New Jersey Institute for Social Justice


Location: Newark, NJ

Address of Internship: 60 Park Place, Suite 511 Newark, NJ 07102

Number of Positions: 1

Organization Description

The New Jersey Institute for Social Justice (“NJISJ” or “the Institute”) is a Newark-based research and advocacy organization dedicated to the advancement of New Jersey's urban areas and residents. Established in 1999 by the Alan V. and Amy Lowenstein Foundation, the Institute aims to create just, vibrant, and healthy urban communities through the programmatic lens of its three pillars: economic justice, civic engagement, and criminal justice reform. These three platform areas provide a comprehensive basis for approaching the inequities and disparities that ail urban communities in New Jersey and around the country.

The interns will be a force multiplier. The Institute always has its hands in quite a number of projects; thus, the interns will take on substantial components of multiple initiatives, performing critical research and analysis and producing a variety of written products across our three pillars.

It is the Institute’s strong belief that New Jersey’s urban areas hold remarkable potential to act as regionally competitive economic engines while providing resilient, vital, and attractive communities to their residents. It is the Institute’s work to identify, analyze, and address the underlying causes of social and economic disparities, and to challenge the barriers that constrain cities and their residents from achieving their full potential. The Institute’s work is grounded by our desire to create change that is at once transformative, achievable here in New Jersey, and also replicable across the nation.

Position Description

New Jersey has the worst racial disparities among its incarcerated Black and white youth in the country. In New Jersey, a Black youth is thirty times more likely to be detained or committed to a youth facility than a white child. To advance a transformative vision for New Jersey’s youth, the Institute launched its 150 Years Is Enough campaign in June 2017—the 150th anniversary of the opening of the state’s largest youth prison for boys. The campaign seeks to transform New Jersey’s youth incarceration system into a community-based continuum of care, principally by aiming to close the New Jersey Training School for Boys (“Jamesburg”) and the Female Secure Care and Intake Facility (“Hayes”), and reinvesting funds into community-based alternatives to incarceration.

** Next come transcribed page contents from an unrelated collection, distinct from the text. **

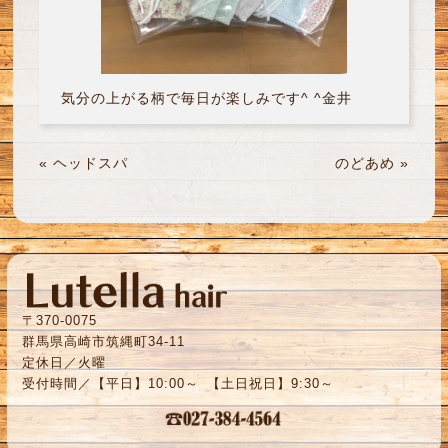
気分の上がる柄で毎日が楽しみです^ ^金井
«
ヘッドスパ
のどあめ
»
〒370-0075
群馬県高崎市筑縄町34-11
定休日／火曜
受付時間／【平日】10:00～ 【土日祝日】9:30～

The Institute also serves on the Monitoring Team overseeing the consent decree between the United States Department of Justice (DOJ) and the City of Newark in regards to unconstitutional practices undertaken by the Newark Police Division (NPD). A consent decree, in the context of policing, is an agreement that a police department voluntarily enters into to revise policies, realign goals, and renew its commitment to the community. In 2014, DOJ released a report stating that it had concluded an investigation into NPD and found that the NPD had engaged in a pattern or practice of unconstitutional and/or dehumanizing tactics. Thereafter, the DOJ entered into this court-backed consent decree with the NPD. The court appointed former New Jersey Attorney General Peter Harvey to be the Independent Monitor of the process; he then assembled a Monitoring Team to assist him in this work. The Monitoring Team oversees the transformation of the NPD and makes sure the NPD is sticking to the schedules and substantive mandates of the consent decree. The Institute’s position on the Monitoring Team has a specific emphasis on facilitating and promoting community engagement.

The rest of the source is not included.